Depois de um ano fora do Governo, após as oposições internas se manifestarem descontentes com a estratégia do líder do PSD e os putativos candidatos a líder do partido se começarem a insinuar, Passos parece ter acordado da sua letargia expectante e assumiu um comportamento de líder na oposição activo e de confronto com a maioria de esquerda que no Parlamento apoia o Governo do PS.

Mostrou essa nova atitude a propósito da revogação parlamentar do decreto-lei do Governo que baixava a TSU para os empregadores. E para quem queira dar atenção ao que foi dizendo ao longo de um ano, assim como ao contexto do debate sobre o acordo de concertação social, não o fez porque agora tenha decidido desdizer o que disse e fez quando foi primeiro-ministro. Fê-lo porque não acredita na estratégia e na proposta do Governo para a política orçamental. Fê-lo porque discorda da forma como está a ser feito o ajuste do salário mínimo nacional. Fê-lo porque não aceita que o PSD surja aos olhos do país como o que ele mesmo considera que seria uma muleta do Governo.

No actual contexto de radicalização política que caracteriza a vida política ocidental e que tem em Portugal o pano de fundo da nova bipolarização política nascida da inédita experiência parlamentar estreada por António Costa, surgem novos patamares de afrontamento entre o primeiro-ministro e o principal líder na oposição.

A nova atitude de Passos excitou as críticas. Um fenómeno que é claramente insuflado pelo potenciar da superficialidade, bem como pelo acirrar da intolerância e até do tradicional sectarismo primário que caracterizam o debate político português. Se é previsível que a esquerda no poder tente capitalizar — às vezes com demagogia — a atitude oposicionista de Passos, como aconteceu no caso da TSU, menos previsível seria ver uma crítica quase sistemática vinda de personalidade da família política de Passos. Mas a fila de candidatos à cadeira de poder que significa ser líder do PSD e a normal vontade que assiste a quem a pretende disputar, de certo modo, legitimam essa crítica.
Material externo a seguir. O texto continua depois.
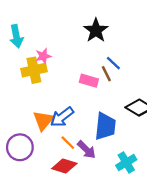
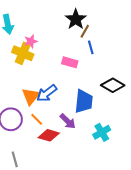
blue line: (113, 63) -> (91, 47), turned 32
yellow cross: (34, 70) -> (23, 53), turned 35
brown line: (106, 74) -> (85, 31), moved, turned 56
orange line: (68, 143) -> (37, 119), moved

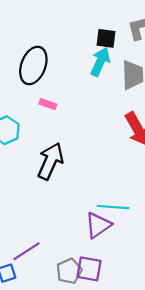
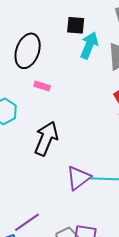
black square: (106, 38) -> (76, 25), moved
purple triangle: (98, 225) -> (78, 178), moved

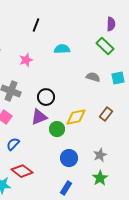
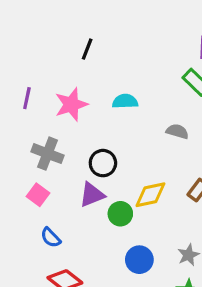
cyan semicircle: (62, 49) -> (125, 101), moved
pink star: (26, 60) -> (71, 105), size x1.5
blue semicircle: (13, 144) -> (51, 238), turned -88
Muito tem sido dito sobre a atitude de Passos como líder na oposição. Nomeadamente pelo Presidente da República, Marcelo Rebelo de Sousa, e pelo conselheiro de Estado Luís Marques Mendes. Importa ter em conta que Mendes foi líder do PSD (2005-2007), tal como uma década antes o foi Marcelo (1996-1999). E se as declarações públicas do Presidente da República vão no sentido oficial de defender o papel de um líder de oposição que funcione como tal, as posições de Mendes sobre o PSD são assumidas enquanto um político que veste o fato de comentador, mas cuja opinião tem de ser analisada no contexto do seu percurso político e da sua ligação partidária.

Curiosamente, nem Marcelo nem Mendes foram primeiros-ministros, uma função que Passos já desempenhou. Passos tem uma gestão governativa a defender e tem de agir hoje na oposição em coerência com esse passado. Pode-se discordar dele, mas se há coisa que Passos tem é um projecto para o país, e até já o praticou.
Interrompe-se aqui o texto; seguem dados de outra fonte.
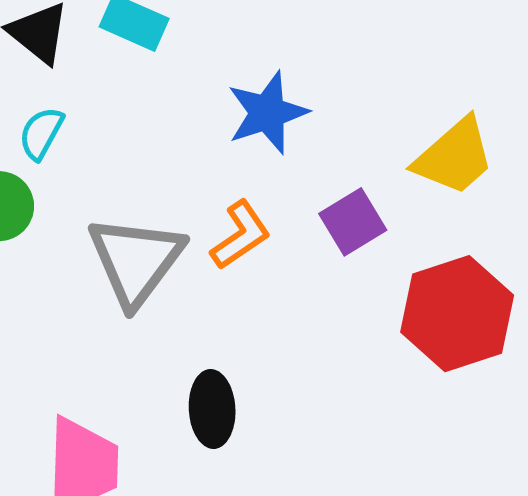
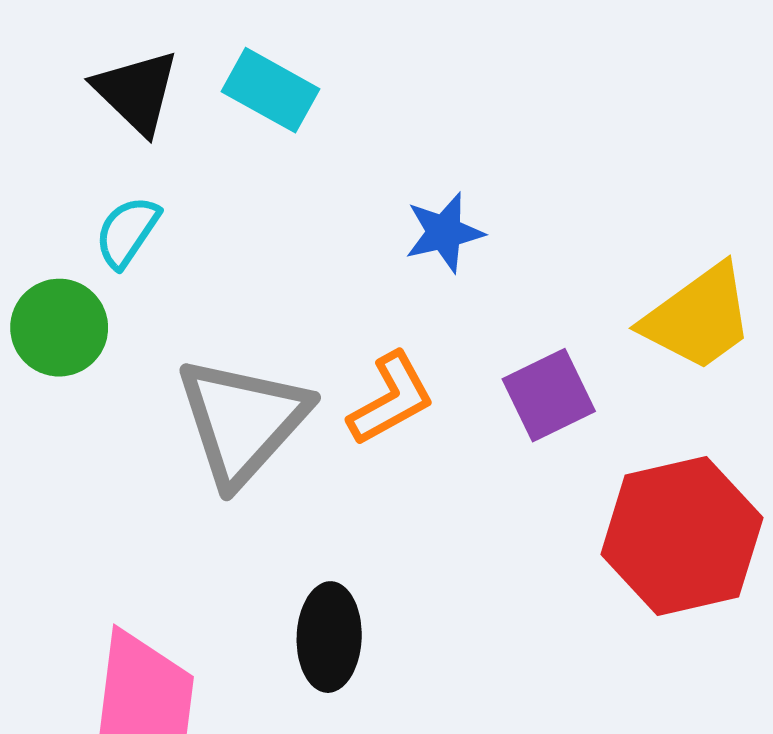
blue star: (267, 113) -> (444, 232), size x0.7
Seguem-se novos episódios de tensões parlamentares que desafiarão a capacidade do primeiro-ministro de sobreviver na geometria variável que a fragilidade eleitoral do PS nas últimas legislativas o obrigam. É provável que, de novo, se venha a colocar a possibilidade de ver o PSD a votar ao lado do BE, do PCP e dos Verdes contra o Governo. Mas há uma área de importância maior cuja reforma se aproxima: a descentralização. E o discurso público do Governo e do PSD tem sido, neste domínio, de negociação. Resta esperar para ver se Passos é líder na oposição só para "chatear" ou se mostrará que sabe negociar e entrará também em consenso em nome do interesse nacional.